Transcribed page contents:
+===+

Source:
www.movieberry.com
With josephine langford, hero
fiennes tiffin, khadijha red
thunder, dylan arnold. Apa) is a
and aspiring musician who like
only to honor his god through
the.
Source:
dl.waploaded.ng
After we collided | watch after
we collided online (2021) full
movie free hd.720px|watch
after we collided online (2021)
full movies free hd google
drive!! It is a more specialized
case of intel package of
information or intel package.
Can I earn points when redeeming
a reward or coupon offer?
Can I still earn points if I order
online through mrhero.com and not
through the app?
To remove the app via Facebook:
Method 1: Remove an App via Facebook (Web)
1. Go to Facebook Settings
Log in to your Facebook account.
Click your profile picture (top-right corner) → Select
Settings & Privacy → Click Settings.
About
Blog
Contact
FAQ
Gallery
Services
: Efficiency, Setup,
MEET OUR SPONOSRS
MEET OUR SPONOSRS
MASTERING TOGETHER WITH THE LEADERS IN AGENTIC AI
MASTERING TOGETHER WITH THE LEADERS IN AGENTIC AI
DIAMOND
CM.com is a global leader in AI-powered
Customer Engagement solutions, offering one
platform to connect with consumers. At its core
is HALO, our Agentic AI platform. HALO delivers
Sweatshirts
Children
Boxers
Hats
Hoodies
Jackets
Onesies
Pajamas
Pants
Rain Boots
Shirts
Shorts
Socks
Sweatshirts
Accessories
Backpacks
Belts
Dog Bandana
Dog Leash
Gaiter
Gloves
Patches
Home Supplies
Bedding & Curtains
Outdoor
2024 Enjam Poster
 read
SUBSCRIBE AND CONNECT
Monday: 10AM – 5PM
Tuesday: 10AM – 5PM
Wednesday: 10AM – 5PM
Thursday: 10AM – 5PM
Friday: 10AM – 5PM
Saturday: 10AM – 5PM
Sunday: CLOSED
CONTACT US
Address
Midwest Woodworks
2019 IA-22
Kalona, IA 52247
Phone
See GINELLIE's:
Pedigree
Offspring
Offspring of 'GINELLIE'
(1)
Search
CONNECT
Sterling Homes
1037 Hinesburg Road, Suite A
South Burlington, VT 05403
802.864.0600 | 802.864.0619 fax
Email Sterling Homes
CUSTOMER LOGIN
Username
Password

+===+

**Instructions for the task:**
Take the line holding "Friday: 10AM – 5PM" and the lines after it through the end of the entries. Retype them exactly and add nothing.

**Finished task:**
Friday: 10AM – 5PM
Saturday: 10AM – 5PM
Sunday: CLOSED
CONTACT US
Address
Midwest Woodworks
2019 IA-22
Kalona, IA 52247
Phone
See GINELLIE's:
Pedigree
Offspring
Offspring of 'GINELLIE'
(1)
Search
CONNECT
Sterling Homes
1037 Hinesburg Road, Suite A
South Burlington, VT 05403
802.864.0600 | 802.864.0619 fax
Email Sterling Homes
CUSTOMER LOGIN
Username
Password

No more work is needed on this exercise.